なかには政治的に偏った人もいれば、人格破綻者もいる。だからこそ、地位や名声を捨ててでも社会正義のために「書く仕事」ができる。これが昭和のジャーナリストに抱かれてきたイメージではないだろうか。
ところが、30代に「ジャーナリストってどんな人?」とざっくばらんに聞いてみると、毛色の異なるキーワードが頻出する。

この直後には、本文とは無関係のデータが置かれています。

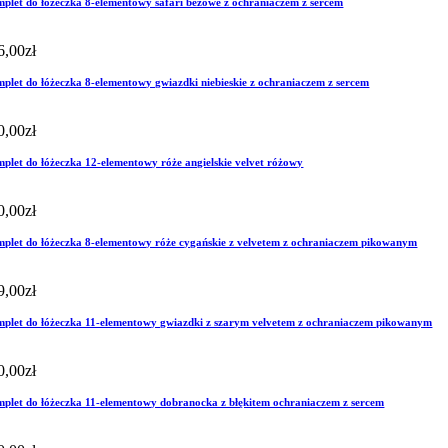
plet do łóżeczka 8-elementowy safari beżowe z ochraniaczem z sercem
6,00
zł
plet do łóżeczka 8-elementowy gwiazdki niebieskie z ochraniaczem z sercem
0,00
zł
plet do łóżeczka 12-elementowy róże angielskie velvet różowy
0,00
zł
plet do łóżeczka 8-elementowy róże cygańskie z velvetem z ochraniaczem pikowanym
9,00
zł
plet do łóżeczka 11-elementowy gwiazdki z szarym velvetem z ochraniaczem pikowanym
0,00
zł
plet do łóżeczka 11-elementowy dobranocka z błękitem ochraniaczem z sercem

「新聞社やテレビ局の社員。自社系列のバラエティー番組にちょうどいいネタを探して記者会見へ突撃してヤジを飛ばし、相手が少しでも失言したら切り取ってゴシップ記事に書く人」
なんとも不名誉な誤解である。最近の例を挙げると「女性を組織的に関係者へ "上納" していたのではないか」と疑惑が持ち上がったフジテレビの記者会見で、質問に関係ない主張を一方的にわめいたジャーナリストが批判の的となった。

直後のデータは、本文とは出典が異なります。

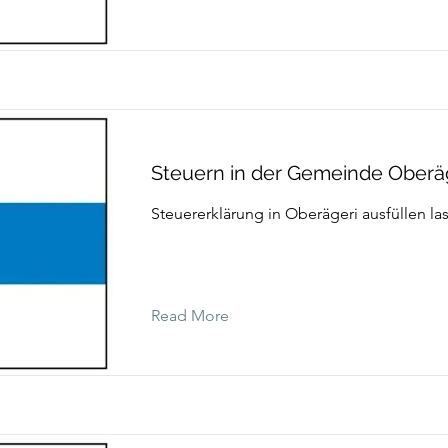
Steuern in der Gemeinde Oberä
Steuererklärung in Oberägeri ausfüllen la
Read More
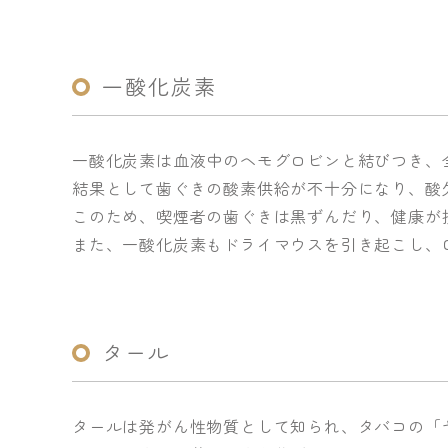
一酸化炭素
一酸化炭素は血液中のヘモグロビンと結びつき、
結果として歯ぐきの酸素供給が不十分になり、酸
このため、喫煙者の歯ぐきは黒ずんだり、健康が
また、一酸化炭素もドライマウスを引き起こし、
タール
タールは発がん性物質として知られ、タバコの「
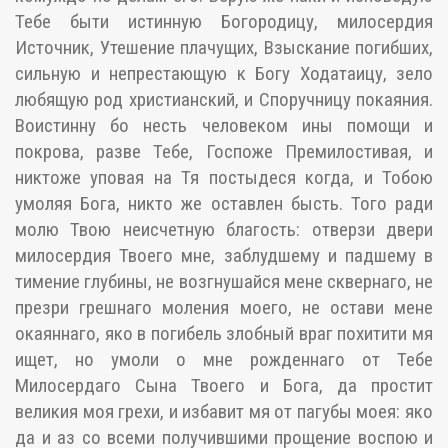
Тебе быти истинную Богородицу, милосердия
Источник, Утешение плачущих, Взыскание погибших,
сильную и непрестающую к Богу Ходатаицу, зело
любящую род христианский, и Споручницу покаяния.
Воистинну бо несть человеком ины помощи и
покрова, разве Тебе, Госпоже Премилостивая, и
никтоже уповая на Тя постыдеся когда, и Тобою
умоляя Бога, никто же оставлен бысть. Того ради
молю Твою неисчетную благость: отверзи двери
милосердия Твоего мне, заблудшему и падшему в
тимение глубины, не возгнушайся мене сквернаго, не
презри грешнаго моления моего, не остави мене
окаяннаго, яко в погибель злобный враг похитити мя
ищет, но умоли о мне рожденнаго от Тебе
Милосердаго Сына Твоего и Бога, да простит
великия моя грехи, и избавит мя от пагубы моея: яко
да и аз со всеми получившими прощение воспою и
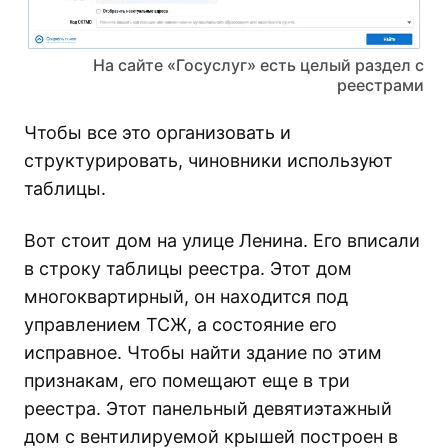
На сайте «Госуслуг» есть целый раздел с
реестрами
Чтобы все это организовать и
структурировать, чиновники используют
таблицы.
Вот стоит дом на улице Ленина. Его вписали
в строку таблицы реестра. Этот дом
многоквартирный, он находится под
управлением ТСЖ, а состояние его
исправное. Чтобы найти здание по этим
признакам, его помещают еще в три
реестра. Этот панельный девятиэтажный
дом с вентилируемой крышей построен в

もちろん、日本にも伝統的なジャーナリストはいる。だが、マスメディアで目立つジャーナリストが悪目立ちしてしまう。
では、伝統的なジャーナリズムをやっている人間は、何をしているのか。
たとえば、私の尊敬するジャーナリストの高橋ユキさんは、事件現場を歩いて住民の信頼を得ながら聞き取り調査を行い、緻密に事件の真相を解き明かしている。しかし、高橋さんがその業務に集中できているかというと、難しそうに見える。